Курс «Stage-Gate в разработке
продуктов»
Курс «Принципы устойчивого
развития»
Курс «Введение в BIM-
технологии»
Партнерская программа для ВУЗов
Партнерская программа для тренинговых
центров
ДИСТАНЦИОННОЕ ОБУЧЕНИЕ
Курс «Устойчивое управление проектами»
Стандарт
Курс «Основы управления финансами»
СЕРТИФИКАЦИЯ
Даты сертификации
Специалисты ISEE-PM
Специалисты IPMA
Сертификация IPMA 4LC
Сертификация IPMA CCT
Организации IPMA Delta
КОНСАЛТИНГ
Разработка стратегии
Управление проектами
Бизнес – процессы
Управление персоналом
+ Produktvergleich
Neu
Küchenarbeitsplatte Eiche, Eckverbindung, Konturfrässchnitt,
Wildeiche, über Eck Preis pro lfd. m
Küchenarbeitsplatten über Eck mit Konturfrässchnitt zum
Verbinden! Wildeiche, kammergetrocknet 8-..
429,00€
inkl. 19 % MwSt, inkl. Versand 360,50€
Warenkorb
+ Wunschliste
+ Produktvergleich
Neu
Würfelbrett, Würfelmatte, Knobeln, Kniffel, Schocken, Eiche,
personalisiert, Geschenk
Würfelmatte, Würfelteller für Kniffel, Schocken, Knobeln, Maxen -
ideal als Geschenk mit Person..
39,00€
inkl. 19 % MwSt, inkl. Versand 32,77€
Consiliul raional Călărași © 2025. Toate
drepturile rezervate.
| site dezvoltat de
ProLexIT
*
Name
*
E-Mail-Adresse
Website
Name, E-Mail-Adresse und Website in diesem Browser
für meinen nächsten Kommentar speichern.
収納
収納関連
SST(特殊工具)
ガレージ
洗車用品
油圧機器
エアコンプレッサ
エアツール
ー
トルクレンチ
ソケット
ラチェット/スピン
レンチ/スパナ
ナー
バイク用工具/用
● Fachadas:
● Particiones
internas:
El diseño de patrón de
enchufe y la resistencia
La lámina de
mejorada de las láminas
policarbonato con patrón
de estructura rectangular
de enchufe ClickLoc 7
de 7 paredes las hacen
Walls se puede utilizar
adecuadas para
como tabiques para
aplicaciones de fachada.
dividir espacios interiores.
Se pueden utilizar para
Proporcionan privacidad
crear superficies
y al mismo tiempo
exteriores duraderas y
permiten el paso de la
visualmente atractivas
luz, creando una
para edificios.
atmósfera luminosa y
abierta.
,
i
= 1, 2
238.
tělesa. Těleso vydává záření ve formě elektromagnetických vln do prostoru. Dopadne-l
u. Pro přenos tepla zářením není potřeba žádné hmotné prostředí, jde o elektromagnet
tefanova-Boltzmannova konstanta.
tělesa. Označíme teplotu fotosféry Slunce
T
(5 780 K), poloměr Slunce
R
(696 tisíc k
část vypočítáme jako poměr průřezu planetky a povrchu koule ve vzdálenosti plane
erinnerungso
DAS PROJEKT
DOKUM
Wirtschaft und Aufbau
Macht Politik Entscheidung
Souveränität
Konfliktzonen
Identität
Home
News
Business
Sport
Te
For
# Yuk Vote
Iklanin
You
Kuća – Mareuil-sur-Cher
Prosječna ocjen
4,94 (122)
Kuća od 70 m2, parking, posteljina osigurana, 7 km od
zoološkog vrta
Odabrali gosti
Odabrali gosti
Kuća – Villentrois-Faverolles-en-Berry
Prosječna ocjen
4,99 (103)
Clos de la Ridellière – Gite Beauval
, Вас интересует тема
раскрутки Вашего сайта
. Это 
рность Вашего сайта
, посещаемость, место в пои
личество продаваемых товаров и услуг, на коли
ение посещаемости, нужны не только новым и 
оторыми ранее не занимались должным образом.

▸ **What to work on**
Write out all of the records above exactly as they appear.

▸ **Task answer**
Курс «Stage-Gate в разработке
продуктов»
Курс «Принципы устойчивого
развития»
Курс «Введение в BIM-
технологии»
Партнерская программа для ВУЗов
Партнерская программа для тренинговых
центров
ДИСТАНЦИОННОЕ ОБУЧЕНИЕ
Курс «Устойчивое управление проектами»
Стандарт
Курс «Основы управления финансами»
СЕРТИФИКАЦИЯ
Даты сертификации
Специалисты ISEE-PM
Специалисты IPMA
Сертификация IPMA 4LC
Сертификация IPMA CCT
Организации IPMA Delta
КОНСАЛТИНГ
Разработка стратегии
Управление проектами
Бизнес – процессы
Управление персоналом
+ Produktvergleich
Neu
Küchenarbeitsplatte Eiche, Eckverbindung, Konturfrässchnitt,
Wildeiche, über Eck Preis pro lfd. m
Küchenarbeitsplatten über Eck mit Konturfrässchnitt zum
Verbinden! Wildeiche, kammergetrocknet 8-..
429,00€
inkl. 19 % MwSt, inkl. Versand 360,50€
Warenkorb
+ Wunschliste
+ Produktvergleich
Neu
Würfelbrett, Würfelmatte, Knobeln, Kniffel, Schocken, Eiche,
personalisiert, Geschenk
Würfelmatte, Würfelteller für Kniffel, Schocken, Knobeln, Maxen -
ideal als Geschenk mit Person..
39,00€
inkl. 19 % MwSt, inkl. Versand 32,77€
Consiliul raional Călărași © 2025. Toate
drepturile rezervate.
| site dezvoltat de
ProLexIT
*
Name
*
E-Mail-Adresse
Website
Name, E-Mail-Adresse und Website in diesem Browser
für meinen nächsten Kommentar speichern.
収納
収納関連
SST(特殊工具)
ガレージ
洗車用品
油圧機器
エアコンプレッサ
エアツール
ー
トルクレンチ
ソケット
ラチェット/スピン
レンチ/スパナ
ナー
バイク用工具/用
● Fachadas:
● Particiones
internas:
El diseño de patrón de
enchufe y la resistencia
La lámina de
mejorada de las láminas
policarbonato con patrón
de estructura rectangular
de enchufe ClickLoc 7
de 7 paredes las hacen
Walls se puede utilizar
adecuadas para
como tabiques para
aplicaciones de fachada.
dividir espacios interiores.
Se pueden utilizar para
Proporcionan privacidad
crear superficies
y al mismo tiempo
exteriores duraderas y
permiten el paso de la
visualmente atractivas
luz, creando una
para edificios.
atmósfera luminosa y
abierta.
,
i
= 1, 2
238.
tělesa. Těleso vydává záření ve formě elektromagnetických vln do prostoru. Dopadne-l
u. Pro přenos tepla zářením není potřeba žádné hmotné prostředí, jde o elektromagnet
tefanova-Boltzmannova konstanta.
tělesa. Označíme teplotu fotosféry Slunce
T
(5 780 K), poloměr Slunce
R
(696 tisíc k
část vypočítáme jako poměr průřezu planetky a povrchu koule ve vzdálenosti plane
erinnerungso
DAS PROJEKT
DOKUM
Wirtschaft und Aufbau
Macht Politik Entscheidung
Souveränität
Konfliktzonen
Identität
Home
News
Business
Sport
Te
For
# Yuk Vote
Iklanin
You
Kuća – Mareuil-sur-Cher
Prosječna ocjen
4,94 (122)
Kuća od 70 m2, parking, posteljina osigurana, 7 km od
zoološkog vrta
Odabrali gosti
Odabrali gosti
Kuća – Villentrois-Faverolles-en-Berry
Prosječna ocjen
4,99 (103)
Clos de la Ridellière – Gite Beauval
, Вас интересует тема
раскрутки Вашего сайта
. Это 
рность Вашего сайта
, посещаемость, место в пои
личество продаваемых товаров и услуг, на коли
ение посещаемости, нужны не только новым и 
оторыми ранее не занимались должным образом.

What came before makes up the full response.